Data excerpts
# # #

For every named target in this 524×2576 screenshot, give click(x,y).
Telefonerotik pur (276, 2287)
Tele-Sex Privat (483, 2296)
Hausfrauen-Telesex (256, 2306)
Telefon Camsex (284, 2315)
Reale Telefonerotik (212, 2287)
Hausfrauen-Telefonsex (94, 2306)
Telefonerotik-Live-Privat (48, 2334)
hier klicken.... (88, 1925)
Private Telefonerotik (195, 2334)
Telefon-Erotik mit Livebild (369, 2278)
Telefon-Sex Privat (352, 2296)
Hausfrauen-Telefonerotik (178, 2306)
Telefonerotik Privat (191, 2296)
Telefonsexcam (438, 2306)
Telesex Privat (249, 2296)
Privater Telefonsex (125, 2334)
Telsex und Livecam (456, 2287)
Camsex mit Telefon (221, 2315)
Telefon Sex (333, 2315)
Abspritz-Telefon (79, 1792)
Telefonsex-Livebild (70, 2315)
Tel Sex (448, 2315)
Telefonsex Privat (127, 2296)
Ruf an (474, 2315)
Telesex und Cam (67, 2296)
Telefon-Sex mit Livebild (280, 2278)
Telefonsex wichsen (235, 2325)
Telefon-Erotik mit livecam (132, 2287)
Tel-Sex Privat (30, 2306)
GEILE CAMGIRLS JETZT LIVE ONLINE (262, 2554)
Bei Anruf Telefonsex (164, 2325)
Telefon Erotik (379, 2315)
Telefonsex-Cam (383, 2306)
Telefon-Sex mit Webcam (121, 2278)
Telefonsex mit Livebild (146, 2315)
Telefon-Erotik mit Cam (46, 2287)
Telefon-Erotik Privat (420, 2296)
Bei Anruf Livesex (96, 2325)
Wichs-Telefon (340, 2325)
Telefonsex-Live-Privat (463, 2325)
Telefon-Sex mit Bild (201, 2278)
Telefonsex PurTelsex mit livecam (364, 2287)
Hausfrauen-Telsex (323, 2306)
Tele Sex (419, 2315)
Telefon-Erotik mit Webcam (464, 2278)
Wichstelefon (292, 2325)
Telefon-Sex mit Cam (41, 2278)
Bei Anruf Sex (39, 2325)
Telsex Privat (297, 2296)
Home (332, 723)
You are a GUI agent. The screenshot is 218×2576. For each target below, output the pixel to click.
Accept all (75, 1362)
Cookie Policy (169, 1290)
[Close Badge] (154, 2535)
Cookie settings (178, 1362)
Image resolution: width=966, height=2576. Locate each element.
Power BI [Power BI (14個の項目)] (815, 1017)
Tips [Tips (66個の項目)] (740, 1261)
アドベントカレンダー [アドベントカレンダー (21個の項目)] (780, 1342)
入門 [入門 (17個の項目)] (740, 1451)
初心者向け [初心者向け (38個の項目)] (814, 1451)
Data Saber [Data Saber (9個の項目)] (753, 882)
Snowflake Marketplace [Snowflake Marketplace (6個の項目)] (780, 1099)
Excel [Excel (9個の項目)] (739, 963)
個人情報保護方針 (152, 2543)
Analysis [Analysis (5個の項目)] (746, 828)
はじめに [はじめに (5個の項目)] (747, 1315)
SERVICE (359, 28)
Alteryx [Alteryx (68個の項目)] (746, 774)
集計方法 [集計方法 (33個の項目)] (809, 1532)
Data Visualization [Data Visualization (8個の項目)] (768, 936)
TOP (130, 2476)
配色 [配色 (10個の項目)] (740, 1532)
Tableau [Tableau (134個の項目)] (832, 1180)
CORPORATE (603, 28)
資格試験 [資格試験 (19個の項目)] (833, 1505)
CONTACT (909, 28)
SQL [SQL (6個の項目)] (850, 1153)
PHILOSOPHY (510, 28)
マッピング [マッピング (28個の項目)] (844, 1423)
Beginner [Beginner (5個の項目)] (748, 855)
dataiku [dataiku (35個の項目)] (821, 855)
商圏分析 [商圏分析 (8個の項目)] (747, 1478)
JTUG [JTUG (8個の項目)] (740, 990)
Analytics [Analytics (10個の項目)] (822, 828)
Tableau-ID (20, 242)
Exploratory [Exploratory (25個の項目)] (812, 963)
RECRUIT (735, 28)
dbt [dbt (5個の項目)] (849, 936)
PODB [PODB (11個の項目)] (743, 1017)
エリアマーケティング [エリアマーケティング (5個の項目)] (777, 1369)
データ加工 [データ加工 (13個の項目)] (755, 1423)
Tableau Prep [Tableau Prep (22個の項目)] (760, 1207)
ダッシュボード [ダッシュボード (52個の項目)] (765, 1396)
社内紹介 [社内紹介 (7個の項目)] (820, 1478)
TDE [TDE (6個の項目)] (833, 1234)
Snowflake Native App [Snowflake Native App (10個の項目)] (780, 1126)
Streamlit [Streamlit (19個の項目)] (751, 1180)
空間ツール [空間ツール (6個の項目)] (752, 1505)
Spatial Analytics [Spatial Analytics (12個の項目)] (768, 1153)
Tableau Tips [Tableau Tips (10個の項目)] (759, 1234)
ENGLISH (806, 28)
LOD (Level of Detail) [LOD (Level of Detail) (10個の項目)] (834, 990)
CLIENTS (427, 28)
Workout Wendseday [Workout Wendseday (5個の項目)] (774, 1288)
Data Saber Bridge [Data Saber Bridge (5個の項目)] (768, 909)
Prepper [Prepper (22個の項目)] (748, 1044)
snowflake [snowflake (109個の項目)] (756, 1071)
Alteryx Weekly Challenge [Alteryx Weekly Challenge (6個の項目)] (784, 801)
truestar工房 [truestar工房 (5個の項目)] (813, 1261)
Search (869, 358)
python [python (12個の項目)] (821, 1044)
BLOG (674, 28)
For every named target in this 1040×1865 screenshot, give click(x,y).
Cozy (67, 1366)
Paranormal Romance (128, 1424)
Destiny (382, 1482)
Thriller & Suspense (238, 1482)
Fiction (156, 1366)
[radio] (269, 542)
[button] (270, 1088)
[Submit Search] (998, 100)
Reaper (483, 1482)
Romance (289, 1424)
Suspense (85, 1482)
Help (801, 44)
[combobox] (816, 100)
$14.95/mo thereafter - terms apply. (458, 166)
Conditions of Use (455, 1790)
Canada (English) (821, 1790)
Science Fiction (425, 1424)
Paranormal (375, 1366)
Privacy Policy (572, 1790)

# # #

## Exercise brief
Above are records; repeat only the lines starting at the line with "Tableau-ID (20, 242)" and ending at the line with "ENGLISH (806, 28)", exactly as they appear, both included.

## Solution for this exercise
Tableau-ID (20, 242)
Exploratory [Exploratory (25個の項目)] (812, 963)
RECRUIT (735, 28)
dbt [dbt (5個の項目)] (849, 936)
PODB [PODB (11個の項目)] (743, 1017)
エリアマーケティング [エリアマーケティング (5個の項目)] (777, 1369)
データ加工 [データ加工 (13個の項目)] (755, 1423)
Tableau Prep [Tableau Prep (22個の項目)] (760, 1207)
ダッシュボード [ダッシュボード (52個の項目)] (765, 1396)
社内紹介 [社内紹介 (7個の項目)] (820, 1478)
TDE [TDE (6個の項目)] (833, 1234)
Snowflake Native App [Snowflake Native App (10個の項目)] (780, 1126)
Streamlit [Streamlit (19個の項目)] (751, 1180)
空間ツール [空間ツール (6個の項目)] (752, 1505)
Spatial Analytics [Spatial Analytics (12個の項目)] (768, 1153)
Tableau Tips [Tableau Tips (10個の項目)] (759, 1234)
ENGLISH (806, 28)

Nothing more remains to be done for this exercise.